What I think might help is a tool that can be shoved in a pipe when viewing such a log, that uses some means (regexps, etc) to classify log lines with a numerical "importance" as appropriate, and then relaying them to the output.
However, it will use terminal control sequences to:
- Colour the lines according to their importance
- Ensure that the most recent entry at each level of importance remains onscreen, unless superceded by a later entry with a higher importance.
The latter deserves some explanation.
To start with, if we just have two levels of importance - ERROR and WARNING, for instance - it means that in a stream of output, as an ERROR scrolls up the screen, when it gets to the top it will "stick" and not scroll off, even while WARNINGs scroll by beneath it.
If a new ERROR appears at the bottom of the screen, it supercedes the old one, which can now disappear - letting the new ERROR scroll up until it hits the top and sticks.
Likewise, if you have three levels - ERROR, WARNING and INFO - then the most recent ERROR and WARNING will be stuck at the top of the screen (the WARNING below the ERROR) while INFOs scroll by.
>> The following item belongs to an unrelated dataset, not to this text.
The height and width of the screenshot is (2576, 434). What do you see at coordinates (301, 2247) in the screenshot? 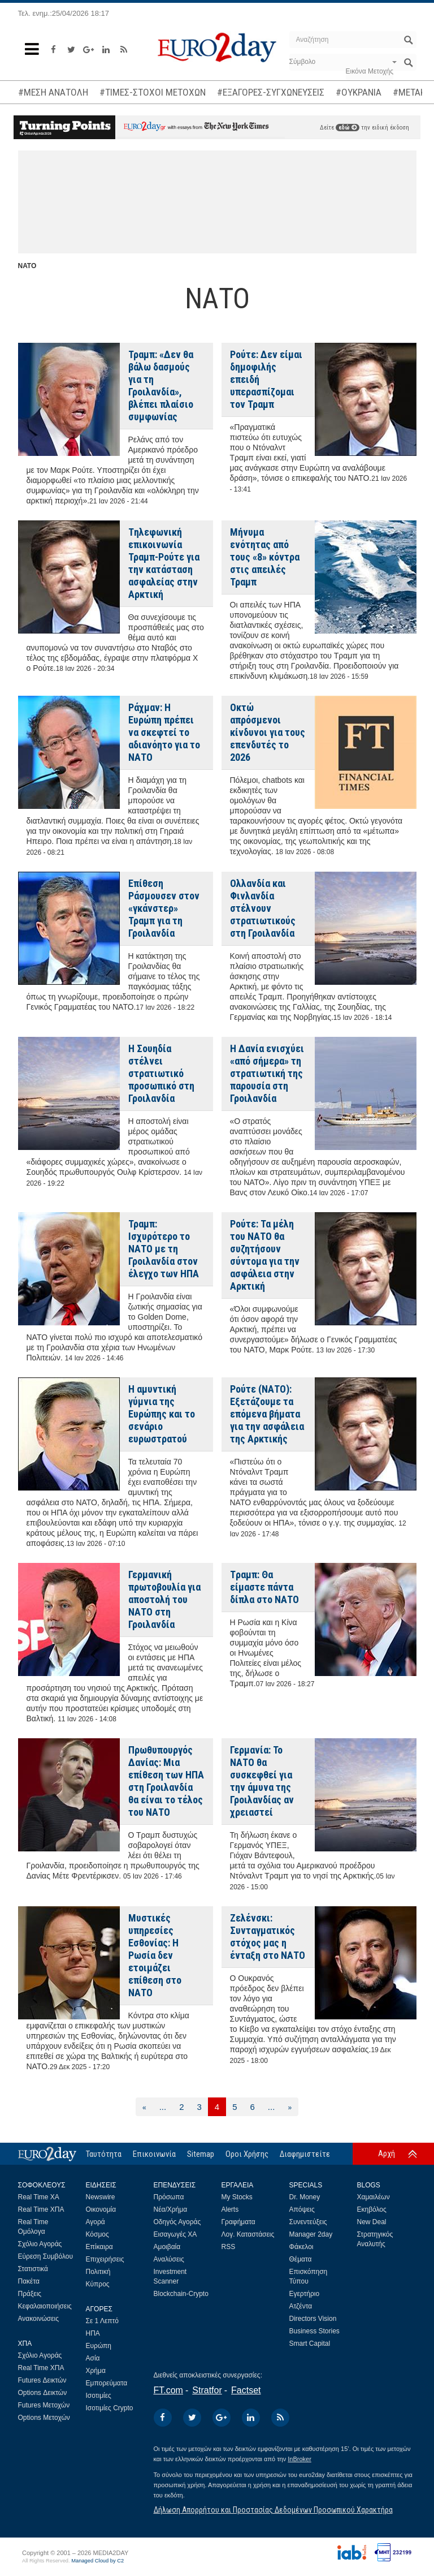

If a new WARNING appears, then the old one will unstick and scroll away until the new WARNING hits the top. If a new ERROR appears, then the old ERROR and WARNING at the top will become unstuck and scroll away until the new ERROR reaches the top.
So the screen is divided into two areas; the stuck things at the top, and the scrolling area at the bottom. Messages always scroll up through the scrolling area as they come, but any message that scrolls off the top will stick in the stuck things area unless there's another message at the same or higher level further down the scrolling area. And the emergence of a message into the bottom of the scrolling area automatically unsticks any message at that, or a less important, level from the stuck area.
That way, you can quickly look at the screen and see a scrolling status display, as well as (for activity logs from servers) the most recent FATAL, ERROR, WARNING, etc. message; or for the kinds of logs generated by long-running batch jobs, which tend to have lots of headings and subheadings, you'll always instantly see the headings/subheadings in effect for the log items you're reading.
This is related somewhat to the idea of having ERRORs and WARNINGs be situations with a beginning and an end (rather than just logged when they arise), such as "being low on disk space"; such a "situation alert" (rather than an event alert, as a single log message is) should linger on-screen somewhere until it's cancelled by the software that raised it emitting a corresponding "situation is over" event. Also related is the idea that event alerts above a certain severity should cause some kind of beeping/flashing to happen, which persists until manually stopped by pushing a button to acknowledge all current alerts. Such facilities can be integrated into the system.
This is relevant for a HYDROGEN console UI and pertinent to my previous thoughts on user interfaces for streams of events and programming interfaces to logging systems.